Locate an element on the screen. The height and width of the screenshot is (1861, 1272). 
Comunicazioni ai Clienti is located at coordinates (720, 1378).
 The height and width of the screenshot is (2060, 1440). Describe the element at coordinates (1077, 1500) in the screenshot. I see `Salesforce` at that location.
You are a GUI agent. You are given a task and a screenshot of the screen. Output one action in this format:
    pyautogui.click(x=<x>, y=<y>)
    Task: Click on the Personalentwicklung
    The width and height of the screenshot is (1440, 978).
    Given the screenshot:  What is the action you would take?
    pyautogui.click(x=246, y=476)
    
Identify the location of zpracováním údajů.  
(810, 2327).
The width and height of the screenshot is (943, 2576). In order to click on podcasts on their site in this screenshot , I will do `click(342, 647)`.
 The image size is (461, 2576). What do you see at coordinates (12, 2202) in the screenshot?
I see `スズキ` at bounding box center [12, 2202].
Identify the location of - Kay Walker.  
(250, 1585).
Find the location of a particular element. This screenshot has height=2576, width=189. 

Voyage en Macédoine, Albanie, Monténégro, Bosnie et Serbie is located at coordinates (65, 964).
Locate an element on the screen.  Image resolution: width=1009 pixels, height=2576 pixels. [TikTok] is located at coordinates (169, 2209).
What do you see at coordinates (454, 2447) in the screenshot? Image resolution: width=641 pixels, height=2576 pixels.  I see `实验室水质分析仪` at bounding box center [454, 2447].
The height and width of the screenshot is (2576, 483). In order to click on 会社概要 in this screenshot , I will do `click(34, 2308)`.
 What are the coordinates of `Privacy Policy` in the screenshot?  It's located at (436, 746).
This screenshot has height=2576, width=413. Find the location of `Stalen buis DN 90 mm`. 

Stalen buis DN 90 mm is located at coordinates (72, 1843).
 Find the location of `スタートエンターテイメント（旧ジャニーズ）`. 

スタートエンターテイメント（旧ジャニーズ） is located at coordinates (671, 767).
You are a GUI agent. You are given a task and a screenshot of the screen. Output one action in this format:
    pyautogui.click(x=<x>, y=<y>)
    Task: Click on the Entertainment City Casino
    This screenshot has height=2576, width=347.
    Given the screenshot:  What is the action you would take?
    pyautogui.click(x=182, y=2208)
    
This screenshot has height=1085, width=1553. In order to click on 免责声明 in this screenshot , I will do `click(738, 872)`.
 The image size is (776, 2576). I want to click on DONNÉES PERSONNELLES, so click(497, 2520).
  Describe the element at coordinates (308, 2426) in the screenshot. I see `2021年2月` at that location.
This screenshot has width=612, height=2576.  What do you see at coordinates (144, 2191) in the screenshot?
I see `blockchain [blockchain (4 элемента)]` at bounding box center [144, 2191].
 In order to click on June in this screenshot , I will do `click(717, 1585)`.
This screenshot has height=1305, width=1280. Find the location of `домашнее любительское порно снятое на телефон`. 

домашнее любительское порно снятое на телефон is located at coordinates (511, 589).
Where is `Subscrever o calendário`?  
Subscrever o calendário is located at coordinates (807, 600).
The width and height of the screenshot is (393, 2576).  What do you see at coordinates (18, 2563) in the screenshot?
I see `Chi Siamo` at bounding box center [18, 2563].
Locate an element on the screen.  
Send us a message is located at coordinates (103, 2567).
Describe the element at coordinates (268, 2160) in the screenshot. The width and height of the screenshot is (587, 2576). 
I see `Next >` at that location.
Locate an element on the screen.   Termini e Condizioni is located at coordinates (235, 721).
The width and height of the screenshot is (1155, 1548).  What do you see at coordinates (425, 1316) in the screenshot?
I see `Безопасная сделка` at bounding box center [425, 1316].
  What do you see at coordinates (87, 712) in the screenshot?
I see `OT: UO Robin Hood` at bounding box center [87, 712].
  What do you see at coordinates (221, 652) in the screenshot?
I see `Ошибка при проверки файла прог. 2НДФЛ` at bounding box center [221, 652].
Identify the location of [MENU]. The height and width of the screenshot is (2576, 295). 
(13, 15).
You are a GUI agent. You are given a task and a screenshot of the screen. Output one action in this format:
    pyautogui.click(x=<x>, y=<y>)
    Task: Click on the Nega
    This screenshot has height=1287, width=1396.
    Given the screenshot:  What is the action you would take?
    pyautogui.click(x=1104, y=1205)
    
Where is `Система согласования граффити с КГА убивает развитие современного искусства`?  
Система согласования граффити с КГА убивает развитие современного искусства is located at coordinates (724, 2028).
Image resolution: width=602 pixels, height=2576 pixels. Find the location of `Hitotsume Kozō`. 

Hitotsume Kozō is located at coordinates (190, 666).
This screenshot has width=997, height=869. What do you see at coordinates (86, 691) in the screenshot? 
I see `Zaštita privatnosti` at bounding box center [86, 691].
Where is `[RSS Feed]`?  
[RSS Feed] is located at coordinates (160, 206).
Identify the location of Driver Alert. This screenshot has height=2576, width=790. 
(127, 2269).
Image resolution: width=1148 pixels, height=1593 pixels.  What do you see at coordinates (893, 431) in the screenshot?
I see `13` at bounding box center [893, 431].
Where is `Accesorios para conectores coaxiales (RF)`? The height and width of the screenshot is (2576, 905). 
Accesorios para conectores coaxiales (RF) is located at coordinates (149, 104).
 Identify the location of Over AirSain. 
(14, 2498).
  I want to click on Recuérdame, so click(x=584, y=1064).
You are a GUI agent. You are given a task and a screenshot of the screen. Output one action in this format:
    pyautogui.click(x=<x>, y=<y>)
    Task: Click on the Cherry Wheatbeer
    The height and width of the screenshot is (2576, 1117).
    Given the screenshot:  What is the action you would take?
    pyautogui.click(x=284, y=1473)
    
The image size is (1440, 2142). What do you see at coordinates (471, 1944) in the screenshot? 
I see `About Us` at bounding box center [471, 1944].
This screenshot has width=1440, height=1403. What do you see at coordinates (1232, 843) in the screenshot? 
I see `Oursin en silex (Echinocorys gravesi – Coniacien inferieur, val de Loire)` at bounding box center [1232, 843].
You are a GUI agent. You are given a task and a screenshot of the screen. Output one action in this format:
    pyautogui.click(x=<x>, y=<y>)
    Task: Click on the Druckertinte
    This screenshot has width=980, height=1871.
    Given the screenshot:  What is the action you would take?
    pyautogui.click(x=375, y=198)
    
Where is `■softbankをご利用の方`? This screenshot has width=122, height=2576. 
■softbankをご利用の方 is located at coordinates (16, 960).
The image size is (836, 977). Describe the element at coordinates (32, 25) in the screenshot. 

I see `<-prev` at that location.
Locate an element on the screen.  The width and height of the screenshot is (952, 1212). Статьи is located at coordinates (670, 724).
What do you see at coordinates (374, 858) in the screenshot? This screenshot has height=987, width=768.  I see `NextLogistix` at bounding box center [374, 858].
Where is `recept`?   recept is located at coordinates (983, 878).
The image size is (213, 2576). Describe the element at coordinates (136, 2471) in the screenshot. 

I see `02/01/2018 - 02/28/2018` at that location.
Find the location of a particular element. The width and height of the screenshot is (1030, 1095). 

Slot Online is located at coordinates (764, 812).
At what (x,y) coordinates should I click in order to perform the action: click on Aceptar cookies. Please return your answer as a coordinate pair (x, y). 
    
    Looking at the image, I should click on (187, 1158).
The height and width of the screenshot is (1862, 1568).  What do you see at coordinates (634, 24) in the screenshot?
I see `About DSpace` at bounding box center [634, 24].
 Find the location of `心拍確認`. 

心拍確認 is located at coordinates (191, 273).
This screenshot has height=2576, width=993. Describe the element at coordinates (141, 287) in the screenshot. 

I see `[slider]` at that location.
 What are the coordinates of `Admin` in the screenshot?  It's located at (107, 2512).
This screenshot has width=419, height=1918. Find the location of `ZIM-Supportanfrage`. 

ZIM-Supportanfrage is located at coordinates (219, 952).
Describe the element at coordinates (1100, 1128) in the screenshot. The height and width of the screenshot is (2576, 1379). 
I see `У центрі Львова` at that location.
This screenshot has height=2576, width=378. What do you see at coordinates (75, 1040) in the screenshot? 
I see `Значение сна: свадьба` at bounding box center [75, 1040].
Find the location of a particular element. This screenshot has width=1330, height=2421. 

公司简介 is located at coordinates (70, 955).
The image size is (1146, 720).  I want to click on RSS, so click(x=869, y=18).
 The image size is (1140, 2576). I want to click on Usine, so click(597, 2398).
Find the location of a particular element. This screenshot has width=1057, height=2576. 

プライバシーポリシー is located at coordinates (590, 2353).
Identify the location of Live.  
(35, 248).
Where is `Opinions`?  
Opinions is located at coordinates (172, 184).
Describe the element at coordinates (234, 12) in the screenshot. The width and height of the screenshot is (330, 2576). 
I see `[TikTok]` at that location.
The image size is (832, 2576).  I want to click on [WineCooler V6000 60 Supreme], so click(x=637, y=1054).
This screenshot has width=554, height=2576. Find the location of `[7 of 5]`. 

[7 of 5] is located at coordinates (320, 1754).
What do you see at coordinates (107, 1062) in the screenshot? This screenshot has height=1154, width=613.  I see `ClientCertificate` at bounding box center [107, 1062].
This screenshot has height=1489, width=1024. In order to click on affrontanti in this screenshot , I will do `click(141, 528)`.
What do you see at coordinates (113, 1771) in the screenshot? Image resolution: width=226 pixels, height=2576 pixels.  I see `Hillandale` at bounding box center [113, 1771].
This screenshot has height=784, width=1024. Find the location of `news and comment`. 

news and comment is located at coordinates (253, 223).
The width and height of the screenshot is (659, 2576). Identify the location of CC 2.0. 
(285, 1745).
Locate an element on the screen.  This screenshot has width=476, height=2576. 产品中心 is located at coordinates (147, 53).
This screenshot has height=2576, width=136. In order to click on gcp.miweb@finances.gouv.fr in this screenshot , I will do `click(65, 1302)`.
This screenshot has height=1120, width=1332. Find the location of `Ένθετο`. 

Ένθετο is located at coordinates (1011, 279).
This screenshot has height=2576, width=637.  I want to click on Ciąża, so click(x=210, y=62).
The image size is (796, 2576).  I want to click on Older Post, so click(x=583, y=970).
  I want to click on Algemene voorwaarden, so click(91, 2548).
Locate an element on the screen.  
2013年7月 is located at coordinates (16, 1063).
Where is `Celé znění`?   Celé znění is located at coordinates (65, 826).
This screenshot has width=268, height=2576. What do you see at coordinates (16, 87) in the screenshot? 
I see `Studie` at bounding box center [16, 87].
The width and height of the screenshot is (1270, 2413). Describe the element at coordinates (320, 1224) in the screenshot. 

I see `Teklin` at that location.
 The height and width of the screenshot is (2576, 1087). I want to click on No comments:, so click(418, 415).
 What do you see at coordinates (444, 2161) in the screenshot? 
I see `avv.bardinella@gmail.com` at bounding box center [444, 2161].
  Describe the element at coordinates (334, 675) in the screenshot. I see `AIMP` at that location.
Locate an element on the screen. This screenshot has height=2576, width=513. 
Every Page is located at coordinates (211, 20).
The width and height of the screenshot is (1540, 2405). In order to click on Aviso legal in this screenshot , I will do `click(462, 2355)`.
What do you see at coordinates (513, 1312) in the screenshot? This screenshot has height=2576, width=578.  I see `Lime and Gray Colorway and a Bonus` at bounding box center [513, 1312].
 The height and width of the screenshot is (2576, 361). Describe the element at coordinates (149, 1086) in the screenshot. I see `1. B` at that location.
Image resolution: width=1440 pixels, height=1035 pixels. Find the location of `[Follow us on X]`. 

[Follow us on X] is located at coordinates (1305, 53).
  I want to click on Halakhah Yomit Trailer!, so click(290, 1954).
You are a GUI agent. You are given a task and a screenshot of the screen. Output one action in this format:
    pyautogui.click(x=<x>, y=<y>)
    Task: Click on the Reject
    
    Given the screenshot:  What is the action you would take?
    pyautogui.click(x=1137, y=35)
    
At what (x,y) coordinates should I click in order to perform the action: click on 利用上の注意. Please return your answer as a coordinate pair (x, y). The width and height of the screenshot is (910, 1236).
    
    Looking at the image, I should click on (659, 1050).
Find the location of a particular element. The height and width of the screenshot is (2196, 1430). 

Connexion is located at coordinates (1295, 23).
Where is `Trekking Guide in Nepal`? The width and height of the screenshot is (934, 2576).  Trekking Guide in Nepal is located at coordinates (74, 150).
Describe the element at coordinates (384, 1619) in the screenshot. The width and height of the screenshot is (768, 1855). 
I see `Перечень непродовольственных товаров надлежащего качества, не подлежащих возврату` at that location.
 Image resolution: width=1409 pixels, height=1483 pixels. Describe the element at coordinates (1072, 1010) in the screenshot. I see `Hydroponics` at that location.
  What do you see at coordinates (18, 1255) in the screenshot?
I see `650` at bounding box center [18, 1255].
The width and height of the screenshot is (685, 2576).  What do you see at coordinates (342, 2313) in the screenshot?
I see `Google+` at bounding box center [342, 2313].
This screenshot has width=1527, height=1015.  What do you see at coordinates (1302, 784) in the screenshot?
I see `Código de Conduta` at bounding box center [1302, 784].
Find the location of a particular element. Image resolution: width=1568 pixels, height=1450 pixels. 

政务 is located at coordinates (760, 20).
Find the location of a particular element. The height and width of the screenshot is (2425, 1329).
========================================
**Work to complete**
Using the data above, extract exactly the lines from the one that holds "The image size is (1146, 720)." to the one that holds "This screenshot has height=2576, width=136.", both ends included, and no others.

**Solution below**
The image size is (1146, 720).  I want to click on RSS, so click(x=869, y=18).
 The image size is (1140, 2576). I want to click on Usine, so click(597, 2398).
Find the location of a particular element. This screenshot has width=1057, height=2576. 

プライバシーポリシー is located at coordinates (590, 2353).
Identify the location of Live.  
(35, 248).
Where is `Opinions`?  
Opinions is located at coordinates (172, 184).
Describe the element at coordinates (234, 12) in the screenshot. The width and height of the screenshot is (330, 2576). 
I see `[TikTok]` at that location.
The image size is (832, 2576).  I want to click on [WineCooler V6000 60 Supreme], so click(x=637, y=1054).
This screenshot has width=554, height=2576. Find the location of `[7 of 5]`. 

[7 of 5] is located at coordinates (320, 1754).
What do you see at coordinates (107, 1062) in the screenshot? This screenshot has height=1154, width=613.  I see `ClientCertificate` at bounding box center [107, 1062].
This screenshot has height=1489, width=1024. In order to click on affrontanti in this screenshot , I will do `click(141, 528)`.
What do you see at coordinates (113, 1771) in the screenshot? Image resolution: width=226 pixels, height=2576 pixels.  I see `Hillandale` at bounding box center [113, 1771].
This screenshot has height=784, width=1024. Find the location of `news and comment`. 

news and comment is located at coordinates (253, 223).
The width and height of the screenshot is (659, 2576). Identify the location of CC 2.0. 
(285, 1745).
Locate an element on the screen.  This screenshot has width=476, height=2576. 产品中心 is located at coordinates (147, 53).
This screenshot has height=2576, width=136. In order to click on gcp.miweb@finances.gouv.fr in this screenshot , I will do `click(65, 1302)`.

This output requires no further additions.